= The Patch (bar) =

LGBT bar in the US

The Patch was an LGBT bar formerly located at 610 W. Pacific Coast Highway in the Los Angeles neighborhood of Wilmington, California. The Patch, along with the Black Cat Tavern, played a pivotal role in the gay rights movement, when, in August 1968, it was one of the first sites where there was open resistance to the constant police harassment of gay establishments and meeting places in Southern California.

==History==

The Patch was managed and owned by comedian Lee Glaze, who was known in the gay scene by his club name "The Blond Darling". The Patch had a clientele of gay men and women that included many women from the local roller derby circuit.

Glaze had been warned repeatedly by the police department (LAPD) that in order for him to stay open for business he must prohibit drag acts, groping, physical contact and male-male dancing, and not allow more than one person at a time in the restrooms.

Glaze initially tried to comply with police demands, but this caused his business to begin to fail. Glaze decided to covertly reject the police orders and would instead warn the patrons that under-cover police were in the bar by putting the song "GOD SAVE THE QUEEN" on the juke box. The patrons would know to comply with the police rules, until Glaze would indicate the coast was clear.

One weekend in August 1968, the bar was packed with gay men and women when vice squad officers burst in, followed by a phalanx of six LAPD officers, demanding IDs and making several arbitrary arrests.
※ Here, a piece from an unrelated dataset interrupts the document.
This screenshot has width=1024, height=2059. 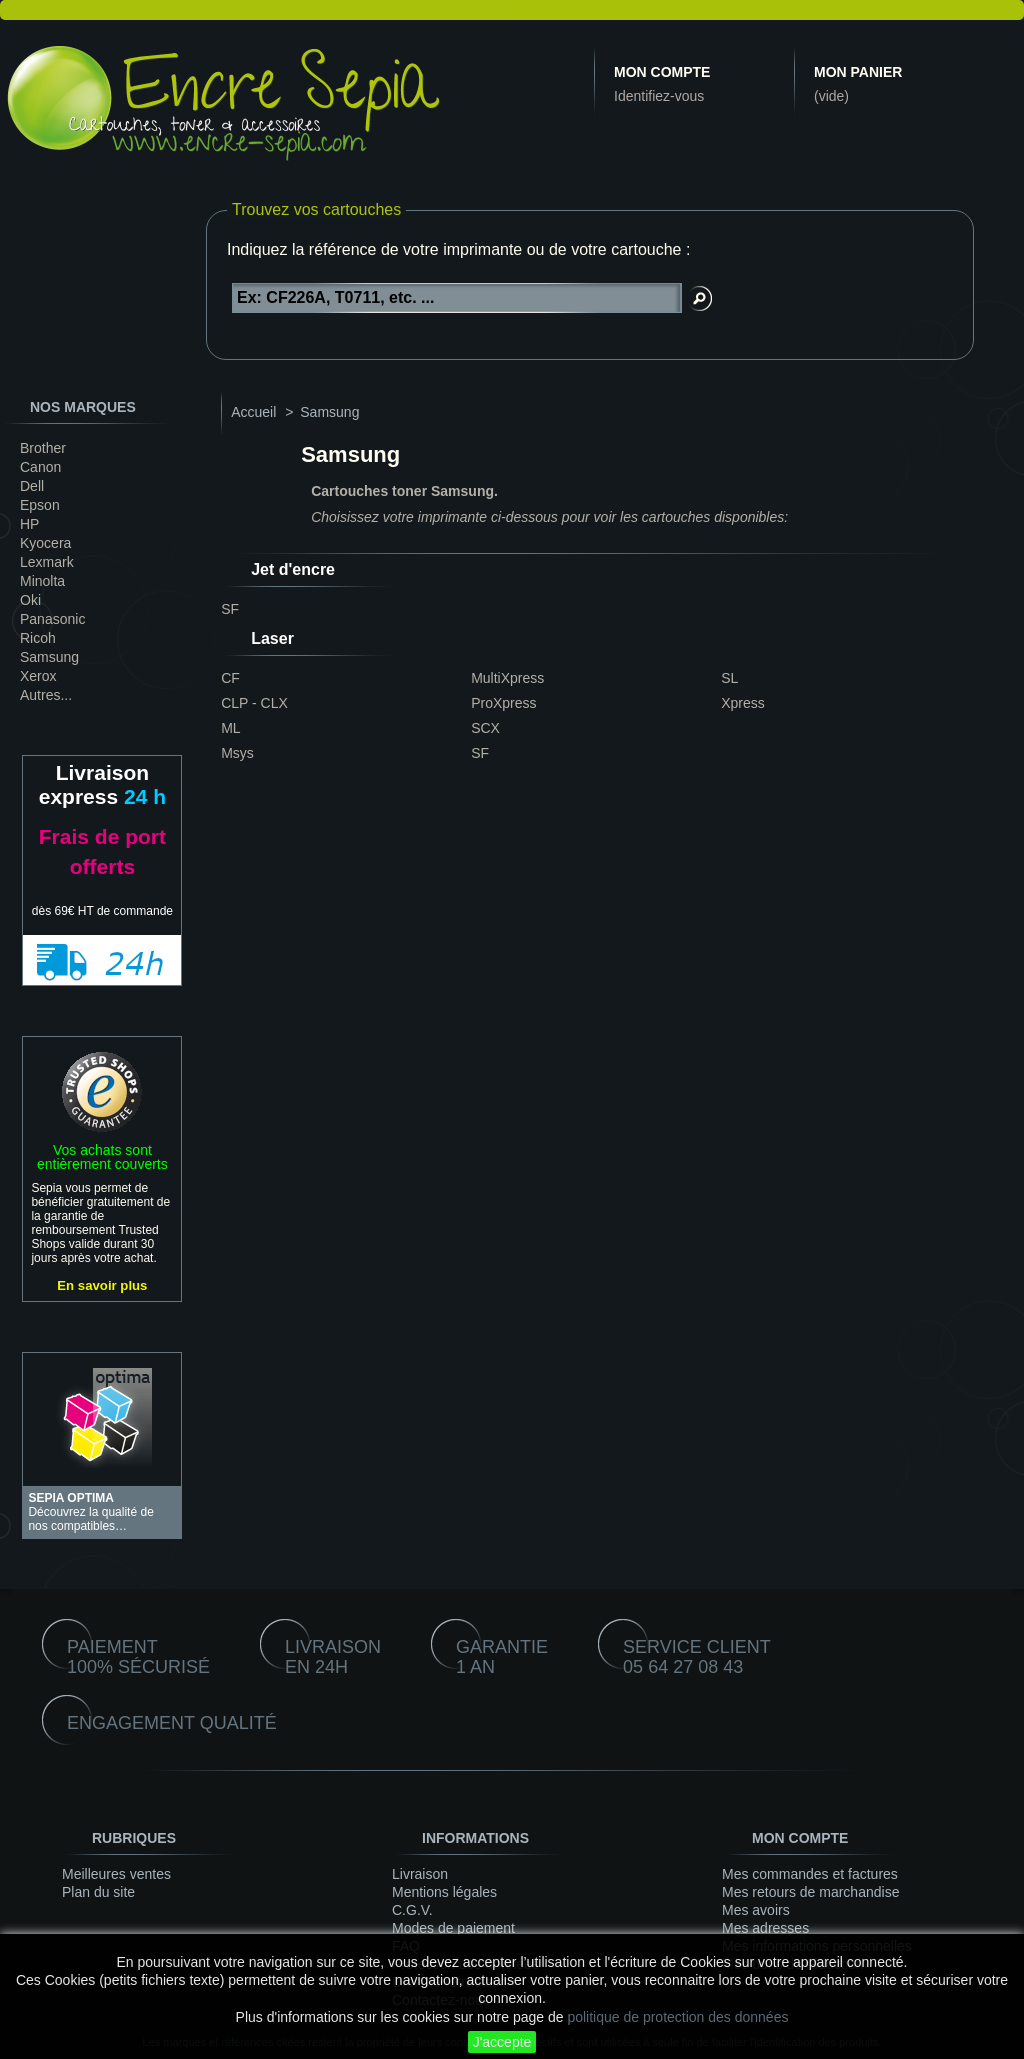 What do you see at coordinates (662, 72) in the screenshot?
I see `Mon compte` at bounding box center [662, 72].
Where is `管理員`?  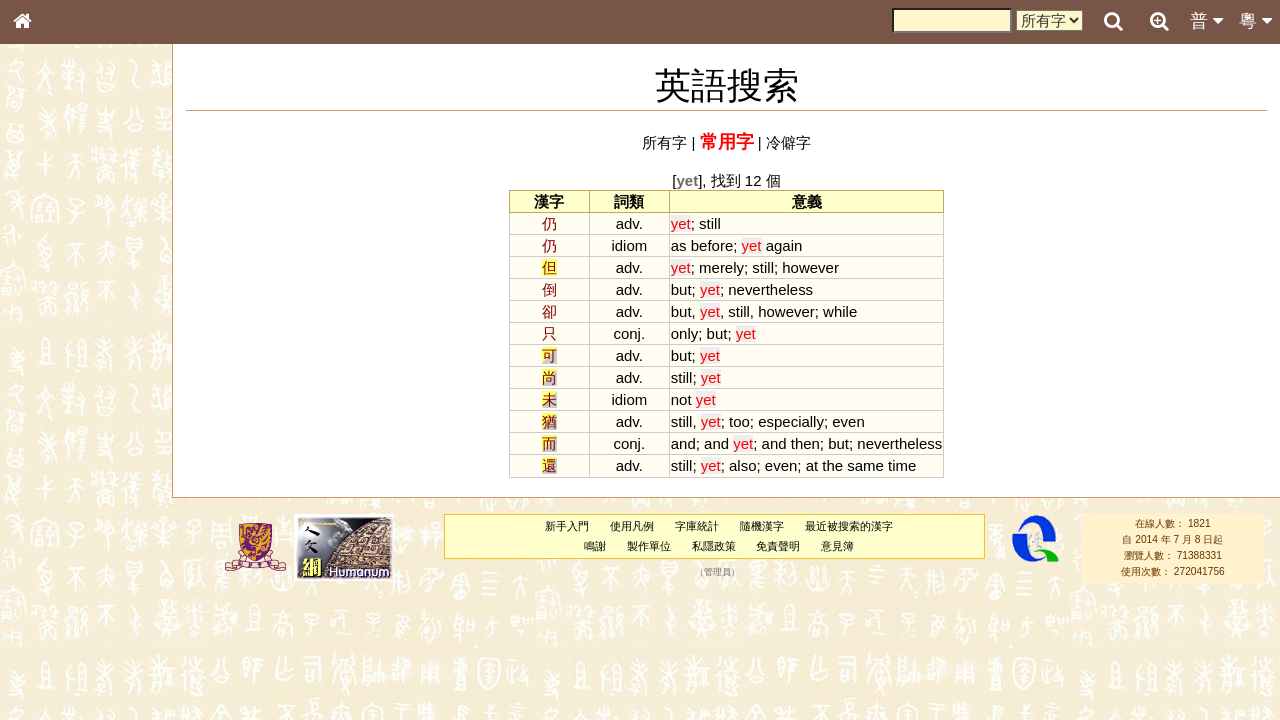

For Lee, that was several arrests too many.

Outraged, Glaze impulsively leapt on stage, grabbed the microphone and yelled "It's not against the law to be homosexual and it's not a crime to be in a gay bar!" That was the spark that changed yet another police raid into a political rally. Glaze called for the patrons to chant, "Fight for your rights" and "We are Americans too!" at the police. He told the crowd that he and The Patch management would underwrite the cost to bail anyone arrested out of jail and pay their attorney fees.

Glaze led the crowd to the flower shop up the street and he bought out all the flowers (excluding pansies) and gave them out to all the demonstrators before he led them on a 3:00am "flower power style" demonstration at the Harbor Division Police Station.

The officers behind the desk were caught off guard and called for reinforcements to fend off the growing crowd of gay demonstrators and thereby keep them outside until the men who had been arrested made bail and were released.

The raids on The Patch and the Black Cat Tavern affected Rev. Troy Perry, a Gay Pentecostal Minister from rural Tennessee. Rev. Perry was present at the raid on The Patch with his boyfriend Tony Valdez. Tony was one of the men arrested and held in jail by the LAPD. Upon his release, after spending the night in jail, he said to Rev. Perry "God doesn't care about us." Rev. Perry's empathy for the inconsolable Valdez stirred him to the realization that he should form "a church for all of us who are outcasts".

In October 1968, Rev. Troy Perry formed the Metropolitan Community Church with the first congregation consisting of just twelve men and women gathered in his living room. The congregation today has grown to over 43,000 members.

Before Lee Glaze died in December 2013., he expressed his appreciation for the events that transpired in 1968 in a letter to the Advocate: "If all gay bars had customers such as mine, there would be no further harassment from various agencies such as the ABC the police, and the so-called 'straight' public. Throughout these problems their attitude has been 'We' re [sic] doing nothing wrong. We re [sic] hurting no one. There is nothing illegal about being in a gay bar. There is nothing Illegal about a bar being gay. And we're staying. Period.' These people have finally had it. They're standing up for their rights as individuals."